Our car recently broke down, and it would have cost more than it was worth to fix it. After looking around for several weeks, we found out a friend of mine was selling one of her cars, and we soon realized it would be perfect for our current situation. Everyone involved was excited, but we soon ran into a snafu. I hadn’t ever bought a car from a private party before. She had never sold one. I looked around online for advice. There were a lot of articles about what you should look for when looking at a car, but there was little about the actual transfer of ownership. Fortunately, we figured it out, and I can now share my experience with you.
The first thing we did was write up a bill of sale. Included in the bill of sale were our names and addresses, a description of the car (including VIN#), and an agreement that the car was sold “as is, no warranty.” We each signed the agreement, and we kept a copy for our records. With the signed agreement, I bought insurance for the car, because in order to continue I would need proof of insurance. I would also need my driver’s license.

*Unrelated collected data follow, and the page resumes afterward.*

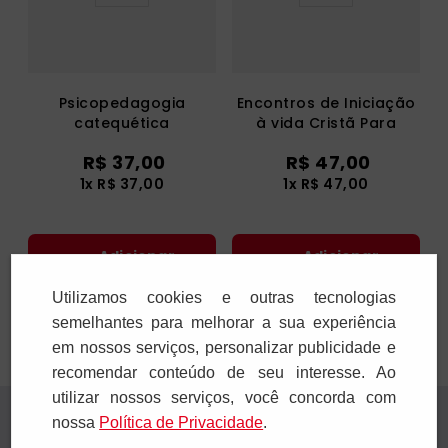
Psicopedagogia
Encontros de Iniciação
catequética
à vida Cristã Para
Adultos - Catequizando
R$
37
,
00
R$
47
,
00
1
x
R$
37
,
00
1
x
R$
47
,
00
Adicionar
Adicionar
Utilizamos cookies e outras tecnologias
semelhantes para melhorar a sua experiência
em nossos serviços, personalizar publicidade e
recomendar conteúdo de seu interesse. Ao
utilizar nossos serviços, você concorda com
Receba novidades
nossa
Polí­tica de Privacidade
.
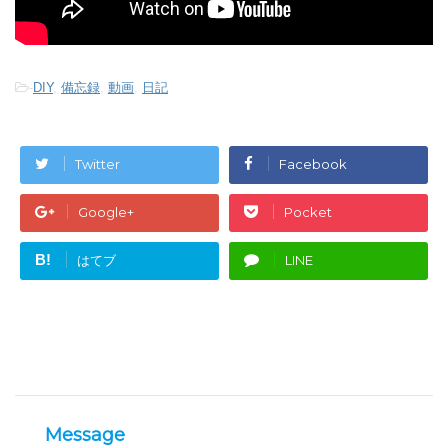
-
DIY
,
備忘録
,
動画
,
日記
Twitter
Facebook
Google+
Pocket
B!
はてブ
LINE
Message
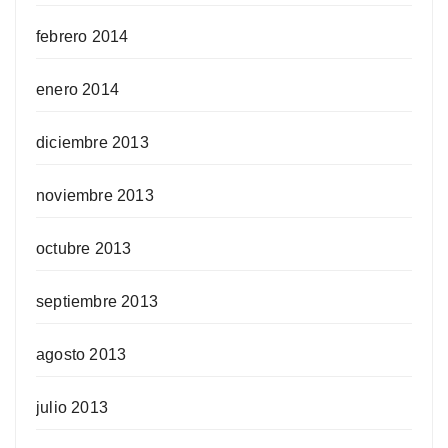
febrero 2014
enero 2014
diciembre 2013
noviembre 2013
octubre 2013
septiembre 2013
agosto 2013
julio 2013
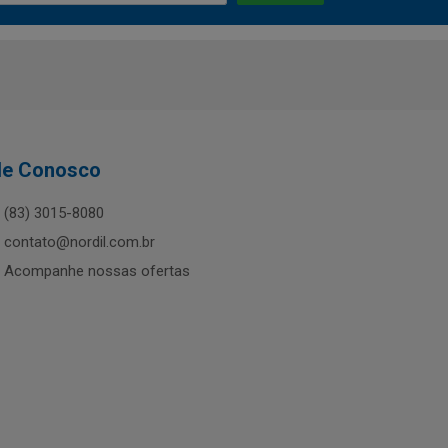
le Conosco
(83) 3015-8080
contato@nordil.com.br
Acompanhe nossas ofertas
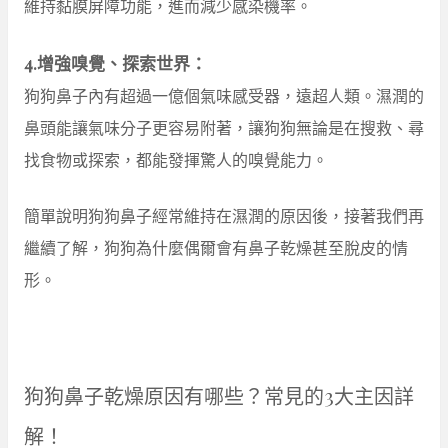
維持黏膜屏障功能，進而減少感染機率。
4.增強嗅覺、探索世界：
狗狗鼻子內有超過一億個氣味感受器，遠超人類。濕潤的
鼻頭能讓氣味分子更容易附著，讓狗狗無論是在搜救、尋
找食物或探索，都能發揮驚人的嗅覺能力。
簡單說明狗狗鼻子經常維持在濕潤的原因後，接著我們再
繼續了解，狗狗為什麼偶爾會有鼻子乾燥甚至脫皮的情
形。
狗狗鼻子乾燥原因有哪些？常見的3大主因詳
解！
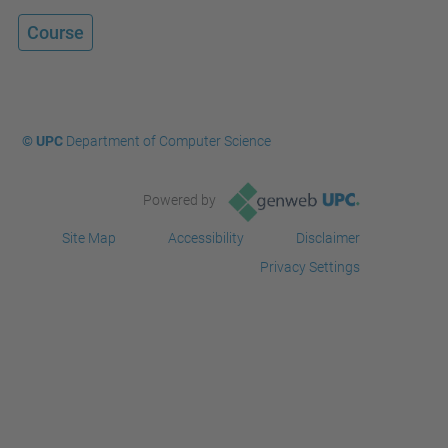
c
Course
o
m
p
o
© UPC
Department of Computer Science
n
e
Powered by
n
t
Site Map
Accessibility
Disclaimer
e
Privacy Settings
s
-
d
e
-
s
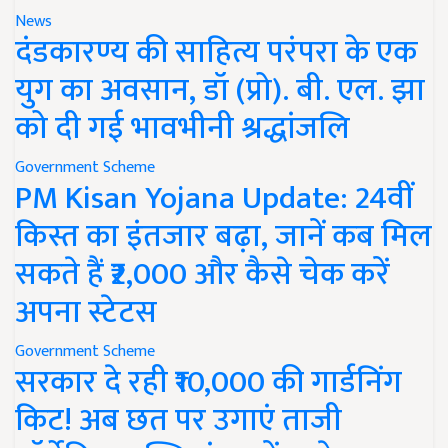
News
दंडकारण्य की साहित्य परंपरा के एक
युग का अवसान, डॉ (प्रो). बी. एल. झा
को दी गई भावभीनी श्रद्धांजलि
Government Scheme
PM Kisan Yojana Update: 24वीं
किस्त का इंतजार बढ़ा, जानें कब मिल
सकते हैं ₹2,000 और कैसे चेक करें
अपना स्टेटस
Government Scheme
सरकार दे रही ₹10,000 की गार्डनिंग
किट! अब छत पर उगाएं ताजी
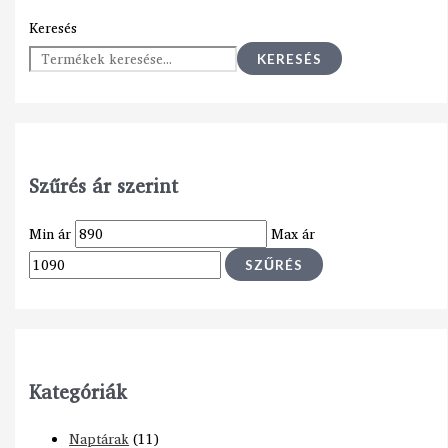
Keresés
KERESÉS
Szűrés ár szerint
Min ár
Max ár
SZŰRÉS
Kategóriák
Naptárak
(11)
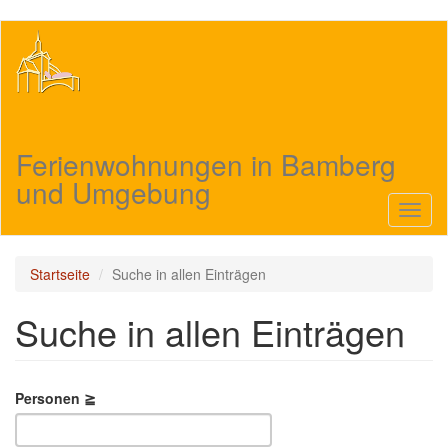
Direkt
zum
Inhalt
Ferienwohnungen in Bamberg
und Umgebung
Navig
aktivi
Startseite
Suche in allen Einträgen
Suche in allen Einträgen
Personen ≧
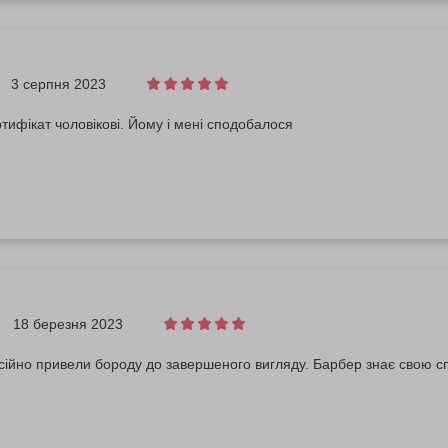
3 серпня 2023
тифікат чоловікові. Йому і мені сподобалося
18 березня 2023
сійно привели бороду до завершеного вигляду. Барбер знає свою с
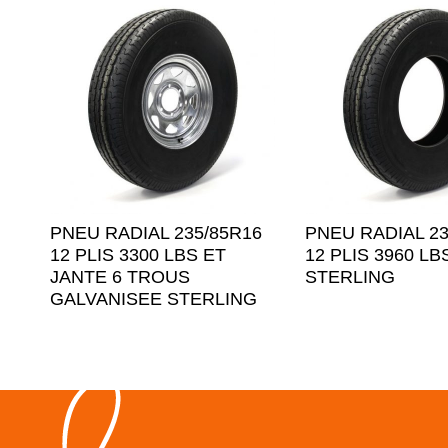
PNEU RADIAL 235/85R16
PNEU RADIAL 23
12 PLIS 3300 LBS ET
12 PLIS 3960 LB
JANTE 6 TROUS
STERLING
GALVANISEE STERLING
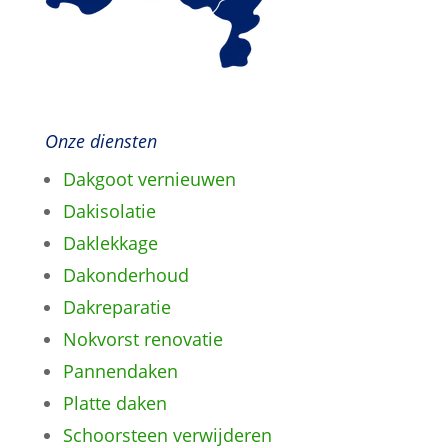
Onze diensten
Dakgoot vernieuwen
Dakisolatie
Daklekkage
Dakonderhoud
Dakreparatie
Nokvorst renovatie
Pannendaken
Platte daken
Schoorsteen verwijderen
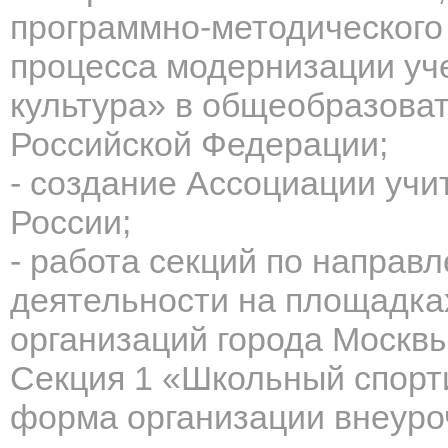
программно-методического
процесса модернизации уч
культура» в общеобразова
Российской Федерации;
- создание Ассоциации учи
России;
- работа секций по направ
деятельности на
площадк
организаций города Москвы
Секция 1
«Школьный спорти
форма организации внеуро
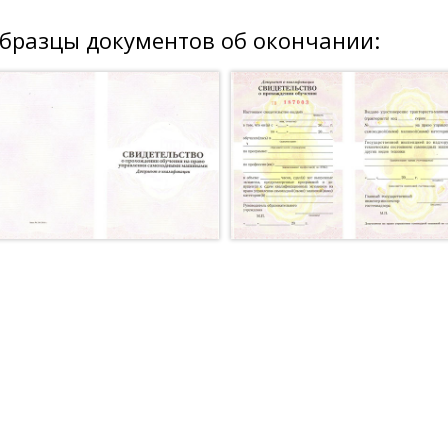
бразцы документов об окончании:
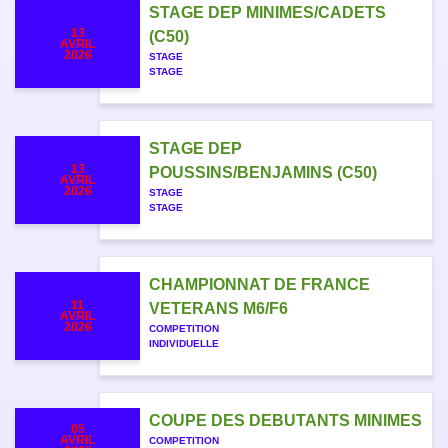
STAGE DEP MINIMES/CADETS
13
(C50)
AVRIL
2026
STAGE
STAGE
STAGE DEP
13
POUSSINS/BENJAMINS (C50)
AVRIL
2026
STAGE
STAGE
CHAMPIONNAT DE FRANCE
11
VETERANS M6/F6
AVRIL
2026
COMPETITION
INDIVIDUELLE
COUPE DES DEBUTANTS MINIMES
05
AVRIL
COMPETITION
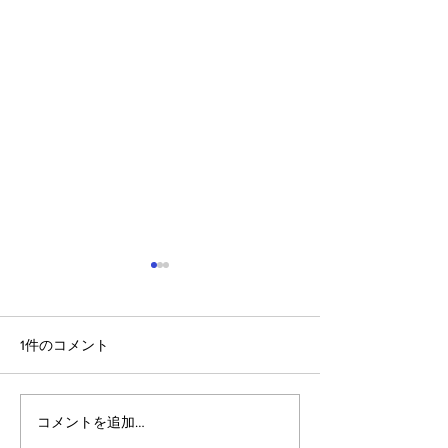
1件のコメント
コメントを追加…
アルゴランドのポスト量
マルチシグ：人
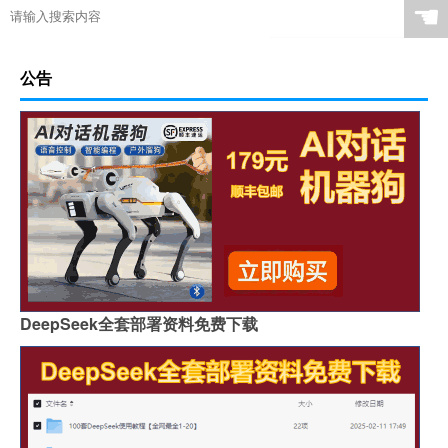
☚
公告
DeepSeek全套部署资料免费下载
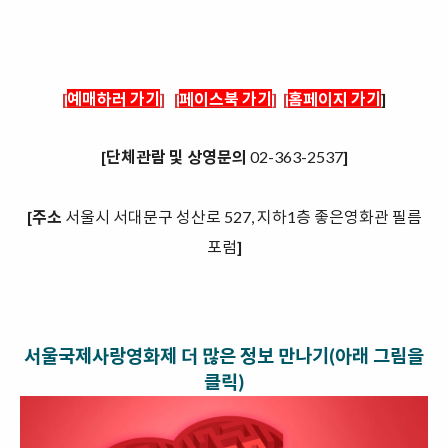
[
예매하러 가기
]
[
페이스북 가기
]
[
홈페이지 가기
]
[단체관람 및 상영문의
02-363-2537
]
[주소
서울시 서대문구 성산로 527, 지하1층 좋은영화관 필름
포럼
]
서울국제사랑영화제 더 많은 정보 만나기(아래 그림을
클릭)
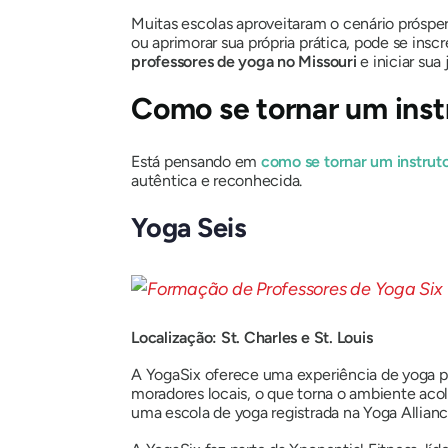
Muitas escolas aproveitaram o cenário próspe
ou aprimorar sua própria prática, pode se in
professores de yoga no Missouri
e iniciar sua
Como se tornar um instr
Está pensando em
como se tornar um instruto
autêntica e reconhecida.
Yoga Seis
Localização: St. Charles e St. Louis
A YogaSix oferece uma experiência de yoga p
moradores locais, o que torna o ambiente acol
uma escola de yoga registrada na Yoga Allianc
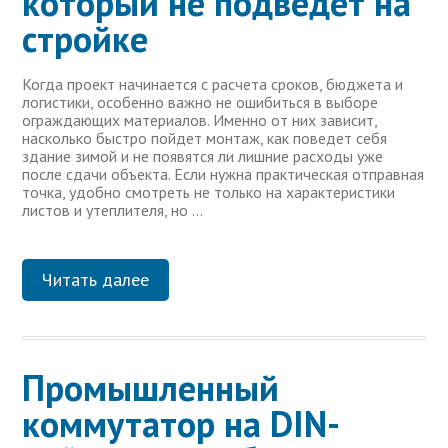
который не подведет на
стройке
Когда проект начинается с расчета сроков, бюджета и
логистики, особенно важно не ошибиться в выборе
ограждающих материалов. Именно от них зависит,
насколько быстро пойдет монтаж, как поведет себя
здание зимой и не появятся ли лишние расходы уже
после сдачи объекта. Если нужна практическая отправная
точка, удобно смотреть не только на характеристики
листов и утеплителя, но …
Читать далее
Промышленный
коммутатор на DIN-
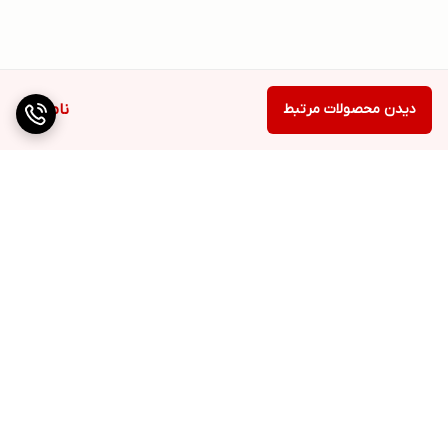
دیدن محصولات مرتبط
ناموجود
برگشت به بالا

Once the agreement was final, we notarized the title. A notary fee is typically only $5.00, and most tag offices have notaries for the purpose of car titles. You can also usually find a notary at your bank, post office, or court house. The notary watches both parties sign the title. I paid my friend for the car and received the title. As I was buying from a friend we didn’t worry too much about the money/title exchange. When buying from a stranger you will want to bring cash and receive the title at the same time they receive the money. You may also want to wait to buy insurance when the notarized title is actually in your hand. The DMV will then send off your notarized title so that you will get a new one. You will need to pay for the transfer, the notary, and the tax on the car. This total cost typically runs 3-5% of the cars selling price. I paid $3000 for my car and just under $150 for tax, title, and notary. My friend who bought a $12,000 car paid around $450.
At any rate, I was mobile again! Or…was I? My “new” car now needed a tag. This caused a bit of a problem, because an inspection sticker is required to get a tag here in NC. In order to get the car inspected I was going to have to drive it, but I couldn’t drive it without a tag. In most states, the DMN will provide you with a temporary tag if needed. North Carolina does not give out temporary tags. Instead, you receive a 10-day travel permit to carry with you. If you get pulled over, you show your temporary travel permit to explain why you do not have a tag. It is still important to drive the car as little as possible while you do not have an official license plate. If you are pulled over with your travel permit, you will still receive a warning ticket. This is because the police must document all traffic stops. After the car is inspected, the DMV will give you a license plate. Make sure that you have screws to screw the plate onto your car. I got mine at the DMV, but they are also available at most auto parts stores.
In short, buying a car can be an overwhelming process. You need to have a bill of sale, a notarized title, proof of insurance, and your driver’s license in order to transfer the title. Be prepared to pay a little more out of pocket at that time. You will receive either a temporary tag or, in NC, a 10-day travel permit. After an inspection you will have license and registration once again. Happy Driving.